In “House Study Bill 84,” filed Feb. 9, Raecker suggested the state board of regents explore the possibility of selling Pollock’s 20-foot Mural, 1943, currently owned by the University of Iowa Museum of Art (UIMA) and last appraised at more than $100 million for insurance purposes, by Sotheby’s, in 2008 (ANL, 9/2/08). Recent reports have estimated the value of the painting at up to $140 million.
University of Iowa Museum of Art director Sean O’Harrow said the recent proposal had been met with a storm of protest. In an email to ARTnewsletter, O’Harrow said “there were a great number of people who contacted their legislators, and even the governor, to express their displeasure.”
Mural was given to the university in 1951 by art dealer and Pollock patron Peggy Guggenheim, who had commissioned the work. Museum officials point out that Guggenheim made her intentions about the gift clear nearly 50 years ago. In a letter to then University of Iowa president Virgil Hancher, she wrote: “…it is extremely unpleasant for me that you should sell my gift… If you no longer wish to have this mural in your university I must ask you to return it to me…”
Analyzing donor intent was also a major issue in the high-profile dispute over Nashville-Tenn.-based Fisk University’s recent efforts to leverage its art collection in the face of financial difficulties. In that case, the donor in question was artist Georgia O’Keeffe, who in 1949 gave Fisk 101 works of art from the collection of her late husband, Alfred Stieglitz.
The?Tennessee state attorney general, which opposed the school’s efforts to sell all or part of the collection, pointed to letters O’Keeffe had written to the school after making her gift.

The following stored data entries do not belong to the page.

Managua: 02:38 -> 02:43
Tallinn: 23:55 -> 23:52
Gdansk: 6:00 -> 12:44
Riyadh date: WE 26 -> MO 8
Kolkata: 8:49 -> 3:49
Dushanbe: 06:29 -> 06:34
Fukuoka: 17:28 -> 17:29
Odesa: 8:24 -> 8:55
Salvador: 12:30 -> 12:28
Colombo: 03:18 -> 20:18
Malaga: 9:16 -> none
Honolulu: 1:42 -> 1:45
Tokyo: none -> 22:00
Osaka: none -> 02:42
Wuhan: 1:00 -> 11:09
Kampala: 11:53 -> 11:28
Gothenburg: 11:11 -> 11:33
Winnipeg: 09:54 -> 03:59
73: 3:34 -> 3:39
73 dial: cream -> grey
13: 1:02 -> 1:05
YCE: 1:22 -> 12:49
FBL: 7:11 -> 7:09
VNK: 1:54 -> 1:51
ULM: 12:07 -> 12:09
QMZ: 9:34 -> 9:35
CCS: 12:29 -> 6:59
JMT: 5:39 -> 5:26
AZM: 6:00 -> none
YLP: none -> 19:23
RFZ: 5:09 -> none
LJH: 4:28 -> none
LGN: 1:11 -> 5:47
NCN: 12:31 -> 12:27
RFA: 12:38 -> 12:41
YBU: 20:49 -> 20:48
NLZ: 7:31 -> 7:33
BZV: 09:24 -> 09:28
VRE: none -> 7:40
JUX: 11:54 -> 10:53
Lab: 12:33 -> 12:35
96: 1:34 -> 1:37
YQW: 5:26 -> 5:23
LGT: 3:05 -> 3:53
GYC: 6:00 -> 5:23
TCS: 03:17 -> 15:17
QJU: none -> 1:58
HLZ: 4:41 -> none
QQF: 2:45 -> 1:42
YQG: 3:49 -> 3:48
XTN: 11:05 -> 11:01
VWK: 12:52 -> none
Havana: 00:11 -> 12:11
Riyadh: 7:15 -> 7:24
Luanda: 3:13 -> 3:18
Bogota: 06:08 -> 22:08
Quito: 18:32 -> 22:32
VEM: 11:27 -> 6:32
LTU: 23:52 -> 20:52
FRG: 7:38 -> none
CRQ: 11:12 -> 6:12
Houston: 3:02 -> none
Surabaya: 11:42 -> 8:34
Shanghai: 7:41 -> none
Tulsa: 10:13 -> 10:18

Court papers cited a 1951 letter from O’Keeffe to then university president Charles Johnson, in which she expressed concern about the school’s ability to care for the collection: “You know I made considerable effort to get the part of the Stieglitz Collection I sent to you on the walls… You do not seem to have anyone to take care of it or utilize it and you have written me nothing about air conditioning or controlling dust and humidity… Would you like to consider letting me withdraw the collection?”
O’Keeffe concluded, “If you find the Collection too much of a problem and wish to consider giving it up, let me know so that I can plan what to do with it next.” The letter prompted a response from Johnson reaffirming the school’s commitment to the collection and expressing gratitude for the gift.
Museum officials and art experts said that sales such as the proposed sale of Pollock’s Mural, in which the proceeds would be earmarked for scholarships, would violate American Association of Museums guidelines, which prohibit the use of art-sale proceeds for any purpose other than accessioning other works.
O’Harrow further said that such a sale would “send the worst kind of signal that gifts are not valued and that in some cases the wishes of the donors will not be adhered to.”